[Recorded information Boundary: Start]

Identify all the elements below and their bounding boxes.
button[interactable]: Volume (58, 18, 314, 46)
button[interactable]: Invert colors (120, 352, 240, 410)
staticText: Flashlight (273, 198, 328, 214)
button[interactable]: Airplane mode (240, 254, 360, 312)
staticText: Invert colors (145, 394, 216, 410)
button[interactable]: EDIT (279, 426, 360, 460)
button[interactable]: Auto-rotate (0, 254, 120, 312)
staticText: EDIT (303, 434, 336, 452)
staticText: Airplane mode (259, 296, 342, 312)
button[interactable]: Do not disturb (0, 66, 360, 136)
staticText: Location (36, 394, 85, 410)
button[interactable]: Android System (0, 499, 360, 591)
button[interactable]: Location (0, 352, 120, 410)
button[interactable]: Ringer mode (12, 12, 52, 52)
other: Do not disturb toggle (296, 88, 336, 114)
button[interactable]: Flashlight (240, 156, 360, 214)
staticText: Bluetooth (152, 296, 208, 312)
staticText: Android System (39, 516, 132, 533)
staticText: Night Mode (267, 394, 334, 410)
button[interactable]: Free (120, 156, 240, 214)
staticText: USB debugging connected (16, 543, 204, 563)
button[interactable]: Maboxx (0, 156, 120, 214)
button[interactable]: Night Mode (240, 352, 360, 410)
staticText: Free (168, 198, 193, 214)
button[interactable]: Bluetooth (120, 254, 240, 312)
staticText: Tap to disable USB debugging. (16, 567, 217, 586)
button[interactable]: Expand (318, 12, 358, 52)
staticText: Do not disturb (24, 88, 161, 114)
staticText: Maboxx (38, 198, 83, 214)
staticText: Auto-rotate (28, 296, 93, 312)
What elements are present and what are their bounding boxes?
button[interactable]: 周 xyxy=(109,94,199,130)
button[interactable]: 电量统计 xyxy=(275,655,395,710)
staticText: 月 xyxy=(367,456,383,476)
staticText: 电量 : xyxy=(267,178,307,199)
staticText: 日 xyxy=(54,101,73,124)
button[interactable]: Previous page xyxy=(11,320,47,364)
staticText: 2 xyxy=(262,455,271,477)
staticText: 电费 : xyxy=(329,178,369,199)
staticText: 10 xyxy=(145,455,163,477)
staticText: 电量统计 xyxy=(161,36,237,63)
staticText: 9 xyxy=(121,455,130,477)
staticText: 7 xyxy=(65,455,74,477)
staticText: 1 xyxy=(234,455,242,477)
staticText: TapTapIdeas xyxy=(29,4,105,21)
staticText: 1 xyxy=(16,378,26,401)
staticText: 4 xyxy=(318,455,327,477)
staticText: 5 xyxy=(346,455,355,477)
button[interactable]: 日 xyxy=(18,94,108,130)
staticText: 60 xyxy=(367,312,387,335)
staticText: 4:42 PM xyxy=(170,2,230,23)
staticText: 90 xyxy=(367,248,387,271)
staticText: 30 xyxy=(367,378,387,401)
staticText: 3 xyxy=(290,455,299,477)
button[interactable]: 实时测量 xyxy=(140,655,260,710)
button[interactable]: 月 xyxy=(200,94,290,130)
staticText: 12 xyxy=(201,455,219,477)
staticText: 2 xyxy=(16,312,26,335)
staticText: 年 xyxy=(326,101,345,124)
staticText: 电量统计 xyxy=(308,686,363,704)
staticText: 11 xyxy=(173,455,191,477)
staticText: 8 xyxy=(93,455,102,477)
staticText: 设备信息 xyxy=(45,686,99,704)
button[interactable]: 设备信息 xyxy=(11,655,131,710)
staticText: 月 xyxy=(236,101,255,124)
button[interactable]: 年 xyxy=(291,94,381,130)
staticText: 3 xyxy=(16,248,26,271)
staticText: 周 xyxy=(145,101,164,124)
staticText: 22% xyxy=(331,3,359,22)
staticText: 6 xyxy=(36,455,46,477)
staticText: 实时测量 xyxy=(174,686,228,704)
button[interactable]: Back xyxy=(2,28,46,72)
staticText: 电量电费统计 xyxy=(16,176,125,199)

[Recorded information Boundary: End]

■ **Instructions to follow**:
Nothing in the records may be altered; restate them word for word.

■ **Solution to this problem**:
Identify all the elements below and their bounding boxes.
button[interactable]: Volume (58, 18, 314, 46)
button[interactable]: Invert colors (120, 352, 240, 410)
staticText: Flashlight (273, 198, 328, 214)
button[interactable]: Airplane mode (240, 254, 360, 312)
staticText: Invert colors (145, 394, 216, 410)
button[interactable]: EDIT (279, 426, 360, 460)
button[interactable]: Auto-rotate (0, 254, 120, 312)
staticText: EDIT (303, 434, 336, 452)
staticText: Airplane mode (259, 296, 342, 312)
button[interactable]: Do not disturb (0, 66, 360, 136)
staticText: Location (36, 394, 85, 410)
button[interactable]: Android System (0, 499, 360, 591)
button[interactable]: Location (0, 352, 120, 410)
button[interactable]: Ringer mode (12, 12, 52, 52)
other: Do not disturb toggle (296, 88, 336, 114)
button[interactable]: Flashlight (240, 156, 360, 214)
staticText: Bluetooth (152, 296, 208, 312)
staticText: Android System (39, 516, 132, 533)
staticText: Night Mode (267, 394, 334, 410)
button[interactable]: Free (120, 156, 240, 214)
staticText: USB debugging connected (16, 543, 204, 563)
button[interactable]: Maboxx (0, 156, 120, 214)
button[interactable]: Night Mode (240, 352, 360, 410)
staticText: Free (168, 198, 193, 214)
button[interactable]: Bluetooth (120, 254, 240, 312)
staticText: Tap to disable USB debugging. (16, 567, 217, 586)
button[interactable]: Expand (318, 12, 358, 52)
staticText: Do not disturb (24, 88, 161, 114)
staticText: Maboxx (38, 198, 83, 214)
staticText: Auto-rotate (28, 296, 93, 312)
What elements are present and what are their bounding boxes?
button[interactable]: 周 xyxy=(109,94,199,130)
button[interactable]: 电量统计 xyxy=(275,655,395,710)
staticText: 月 xyxy=(367,456,383,476)
staticText: 电量 : xyxy=(267,178,307,199)
staticText: 日 xyxy=(54,101,73,124)
button[interactable]: Previous page xyxy=(11,320,47,364)
staticText: 2 xyxy=(262,455,271,477)
staticText: 电费 : xyxy=(329,178,369,199)
staticText: 10 xyxy=(145,455,163,477)
staticText: 电量统计 xyxy=(161,36,237,63)
staticText: 9 xyxy=(121,455,130,477)
staticText: 7 xyxy=(65,455,74,477)
staticText: 1 xyxy=(234,455,242,477)
staticText: TapTapIdeas xyxy=(29,4,105,21)
staticText: 1 xyxy=(16,378,26,401)
staticText: 4 xyxy=(318,455,327,477)
staticText: 5 xyxy=(346,455,355,477)
button[interactable]: 日 xyxy=(18,94,108,130)
staticText: 60 xyxy=(367,312,387,335)
staticText: 4:42 PM xyxy=(170,2,230,23)
staticText: 90 xyxy=(367,248,387,271)
staticText: 30 xyxy=(367,378,387,401)
staticText: 3 xyxy=(290,455,299,477)
button[interactable]: 实时测量 xyxy=(140,655,260,710)
button[interactable]: 月 xyxy=(200,94,290,130)
staticText: 12 xyxy=(201,455,219,477)
staticText: 2 xyxy=(16,312,26,335)
staticText: 年 xyxy=(326,101,345,124)
staticText: 电量统计 xyxy=(308,686,363,704)
staticText: 11 xyxy=(173,455,191,477)
staticText: 8 xyxy=(93,455,102,477)
staticText: 设备信息 xyxy=(45,686,99,704)
button[interactable]: 设备信息 xyxy=(11,655,131,710)
staticText: 月 xyxy=(236,101,255,124)
button[interactable]: 年 xyxy=(291,94,381,130)
staticText: 3 xyxy=(16,248,26,271)
staticText: 周 xyxy=(145,101,164,124)
staticText: 22% xyxy=(331,3,359,22)
staticText: 6 xyxy=(36,455,46,477)
staticText: 实时测量 xyxy=(174,686,228,704)
button[interactable]: Back xyxy=(2,28,46,72)
staticText: 电量电费统计 xyxy=(16,176,125,199)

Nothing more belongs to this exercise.